Everywhere Attack: A Novel Approach to Crafting Targeted Attacks on Artificial Intelligence Systems

Thursday 27 February 2025


A team of researchers has developed a new approach to creating targeted attacks on artificial intelligence (AI) systems, making it easier for attackers to trick these systems into misclassifying images.


The traditional method of crafting targeted attacks involves optimizing an image-level target-related feature in the input space. However, this approach has been shown to be ineffective due to the attention mismatch between surrogate and victim models. To address this challenge, the researchers propose a novel everywhere attack that optimizes an army of target objects in every local image region.


The proposed everywhere scheme is designed to reduce transfer failures caused by attention inconsistency between surrogate and victim models.
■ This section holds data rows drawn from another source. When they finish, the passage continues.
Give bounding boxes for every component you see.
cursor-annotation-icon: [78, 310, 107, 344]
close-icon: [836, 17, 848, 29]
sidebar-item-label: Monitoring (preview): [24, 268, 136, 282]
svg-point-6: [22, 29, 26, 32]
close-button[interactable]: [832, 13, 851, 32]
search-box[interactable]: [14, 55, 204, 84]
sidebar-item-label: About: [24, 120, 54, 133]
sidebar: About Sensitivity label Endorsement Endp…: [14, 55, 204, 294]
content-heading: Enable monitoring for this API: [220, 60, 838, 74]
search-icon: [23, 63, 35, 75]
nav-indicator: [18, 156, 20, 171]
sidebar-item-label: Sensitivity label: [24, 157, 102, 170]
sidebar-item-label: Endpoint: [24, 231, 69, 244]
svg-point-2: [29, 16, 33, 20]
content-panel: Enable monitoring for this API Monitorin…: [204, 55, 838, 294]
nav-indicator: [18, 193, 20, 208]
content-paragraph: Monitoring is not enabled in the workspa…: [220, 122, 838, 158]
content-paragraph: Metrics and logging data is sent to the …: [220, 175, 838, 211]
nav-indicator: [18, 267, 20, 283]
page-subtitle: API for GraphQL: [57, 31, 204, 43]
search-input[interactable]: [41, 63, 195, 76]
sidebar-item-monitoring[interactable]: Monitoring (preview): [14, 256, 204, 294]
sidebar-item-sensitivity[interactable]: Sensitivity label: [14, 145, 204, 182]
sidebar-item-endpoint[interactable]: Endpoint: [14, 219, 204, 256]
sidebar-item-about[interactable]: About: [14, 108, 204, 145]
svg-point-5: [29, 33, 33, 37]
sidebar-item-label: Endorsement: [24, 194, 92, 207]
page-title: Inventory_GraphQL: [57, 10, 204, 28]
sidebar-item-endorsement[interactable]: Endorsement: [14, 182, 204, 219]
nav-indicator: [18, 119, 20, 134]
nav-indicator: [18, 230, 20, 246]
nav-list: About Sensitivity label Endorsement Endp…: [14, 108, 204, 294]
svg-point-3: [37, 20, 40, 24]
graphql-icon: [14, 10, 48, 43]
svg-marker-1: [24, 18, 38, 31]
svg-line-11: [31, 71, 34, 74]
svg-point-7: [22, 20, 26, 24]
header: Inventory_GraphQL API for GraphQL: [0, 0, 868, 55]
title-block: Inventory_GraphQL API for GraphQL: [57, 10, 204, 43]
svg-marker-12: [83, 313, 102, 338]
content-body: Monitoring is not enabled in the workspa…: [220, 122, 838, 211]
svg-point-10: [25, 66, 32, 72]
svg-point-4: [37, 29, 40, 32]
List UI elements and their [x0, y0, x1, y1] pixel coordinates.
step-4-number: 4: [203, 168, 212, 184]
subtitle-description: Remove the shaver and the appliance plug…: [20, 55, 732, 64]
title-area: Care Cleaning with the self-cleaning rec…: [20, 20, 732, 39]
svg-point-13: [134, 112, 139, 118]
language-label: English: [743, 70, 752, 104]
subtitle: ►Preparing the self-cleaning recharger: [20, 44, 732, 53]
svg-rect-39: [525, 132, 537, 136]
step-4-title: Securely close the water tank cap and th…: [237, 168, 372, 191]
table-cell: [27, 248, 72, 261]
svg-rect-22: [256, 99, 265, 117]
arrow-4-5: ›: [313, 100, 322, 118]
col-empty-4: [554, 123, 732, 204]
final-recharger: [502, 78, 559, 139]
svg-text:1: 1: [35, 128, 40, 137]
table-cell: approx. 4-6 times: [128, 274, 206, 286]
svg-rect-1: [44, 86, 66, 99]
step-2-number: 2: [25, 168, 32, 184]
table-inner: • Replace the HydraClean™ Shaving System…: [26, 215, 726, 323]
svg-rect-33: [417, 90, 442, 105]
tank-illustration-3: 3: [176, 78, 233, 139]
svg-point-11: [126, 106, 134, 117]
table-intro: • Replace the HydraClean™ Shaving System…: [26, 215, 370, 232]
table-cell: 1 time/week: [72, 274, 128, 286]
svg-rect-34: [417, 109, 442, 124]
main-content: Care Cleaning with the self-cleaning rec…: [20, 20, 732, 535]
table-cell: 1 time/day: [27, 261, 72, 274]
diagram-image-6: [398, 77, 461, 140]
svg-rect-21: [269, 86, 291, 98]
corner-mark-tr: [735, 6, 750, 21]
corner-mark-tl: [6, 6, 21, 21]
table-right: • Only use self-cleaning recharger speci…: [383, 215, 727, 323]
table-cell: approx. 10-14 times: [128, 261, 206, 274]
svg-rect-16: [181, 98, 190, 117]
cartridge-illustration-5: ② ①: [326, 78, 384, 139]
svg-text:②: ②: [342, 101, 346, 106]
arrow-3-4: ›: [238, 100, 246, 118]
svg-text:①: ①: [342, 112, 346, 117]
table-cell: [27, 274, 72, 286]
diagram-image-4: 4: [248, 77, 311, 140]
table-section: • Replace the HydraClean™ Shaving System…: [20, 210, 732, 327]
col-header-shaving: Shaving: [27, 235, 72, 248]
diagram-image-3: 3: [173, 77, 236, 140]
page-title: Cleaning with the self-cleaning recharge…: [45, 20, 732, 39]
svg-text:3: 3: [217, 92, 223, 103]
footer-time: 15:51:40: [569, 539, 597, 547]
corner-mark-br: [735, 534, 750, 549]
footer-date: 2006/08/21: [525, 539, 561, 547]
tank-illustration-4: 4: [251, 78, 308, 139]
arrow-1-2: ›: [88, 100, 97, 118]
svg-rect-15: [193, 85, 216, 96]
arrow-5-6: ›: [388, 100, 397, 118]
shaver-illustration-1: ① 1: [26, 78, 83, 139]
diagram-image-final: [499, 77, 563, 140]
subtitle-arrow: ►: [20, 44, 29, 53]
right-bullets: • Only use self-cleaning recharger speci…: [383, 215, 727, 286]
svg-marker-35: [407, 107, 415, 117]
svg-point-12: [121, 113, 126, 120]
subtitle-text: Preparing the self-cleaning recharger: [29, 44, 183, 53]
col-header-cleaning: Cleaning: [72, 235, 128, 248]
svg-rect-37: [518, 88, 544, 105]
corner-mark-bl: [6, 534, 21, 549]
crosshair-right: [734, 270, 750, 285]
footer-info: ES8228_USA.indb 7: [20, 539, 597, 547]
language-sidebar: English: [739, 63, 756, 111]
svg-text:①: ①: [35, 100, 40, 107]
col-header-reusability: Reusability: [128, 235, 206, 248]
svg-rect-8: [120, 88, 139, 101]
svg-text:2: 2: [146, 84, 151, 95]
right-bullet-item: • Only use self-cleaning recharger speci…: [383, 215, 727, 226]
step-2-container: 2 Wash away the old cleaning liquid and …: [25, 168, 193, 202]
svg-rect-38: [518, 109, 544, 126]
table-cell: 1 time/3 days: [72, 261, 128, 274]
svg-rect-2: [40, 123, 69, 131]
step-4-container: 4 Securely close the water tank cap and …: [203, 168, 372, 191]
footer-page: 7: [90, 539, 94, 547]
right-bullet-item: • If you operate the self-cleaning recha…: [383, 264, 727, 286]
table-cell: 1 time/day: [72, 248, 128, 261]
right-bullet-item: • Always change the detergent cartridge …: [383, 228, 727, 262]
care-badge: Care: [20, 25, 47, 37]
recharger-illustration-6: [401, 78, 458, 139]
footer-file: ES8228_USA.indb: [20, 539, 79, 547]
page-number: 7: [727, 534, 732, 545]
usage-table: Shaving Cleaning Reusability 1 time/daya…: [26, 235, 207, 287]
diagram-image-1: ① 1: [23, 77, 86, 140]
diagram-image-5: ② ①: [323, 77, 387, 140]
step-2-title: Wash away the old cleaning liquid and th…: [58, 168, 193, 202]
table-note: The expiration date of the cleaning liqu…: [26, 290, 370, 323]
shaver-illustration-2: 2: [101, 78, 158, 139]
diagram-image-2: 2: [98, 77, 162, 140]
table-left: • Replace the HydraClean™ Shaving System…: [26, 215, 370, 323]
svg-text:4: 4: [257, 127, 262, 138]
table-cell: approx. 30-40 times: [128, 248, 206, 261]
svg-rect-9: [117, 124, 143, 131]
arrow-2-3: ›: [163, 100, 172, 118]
By splitting a victim image into non-overlapping blocks and jointly mounting a targeted attack on each block, the everywhere attack mitigates the attention mismatch problem.


Experimental results demonstrate that the proposed everywhere scheme universally improves the transferability of existing targeted attacks. The researchers tested their approach against various AI systems, including transformers, and found significant improvements in transferability.


The everywhere attack has important implications for the security of AI-powered systems, particularly those used in applications such as image recognition, autonomous vehicles, and healthcare. By developing more effective targeted attacks, attackers can potentially exploit these systems to achieve malicious goals.


However, the researchers also highlight the potential benefits of their approach in improving the robustness of AI systems against targeted attacks. By understanding how attackers craft targeted attacks, developers can design more resilient AI models that are better equipped to withstand these types of attacks.


Overall, the everywhere attack represents a significant advancement in the field of adversarial machine learning and has important implications for both the security and development of AI-powered systems.


Cite this article: “Everywhere Attack: A Novel Approach to Crafting Targeted Attacks on Artificial Intelligence Systems”, The Science Archive, 2025.


Ai, Targeted Attacks, Artificial Intelligence, Machine Learning, Image Recognition, Autonomous Vehicles, Healthcare, Transformers, Adversarial, Robustness


Reference: Hui Zeng, Sanshuai Cui, Biwei Chen, Anjie Peng, “Everywhere Attack: Attacking Locally and Globally to Boost Targeted Transferability” (2025).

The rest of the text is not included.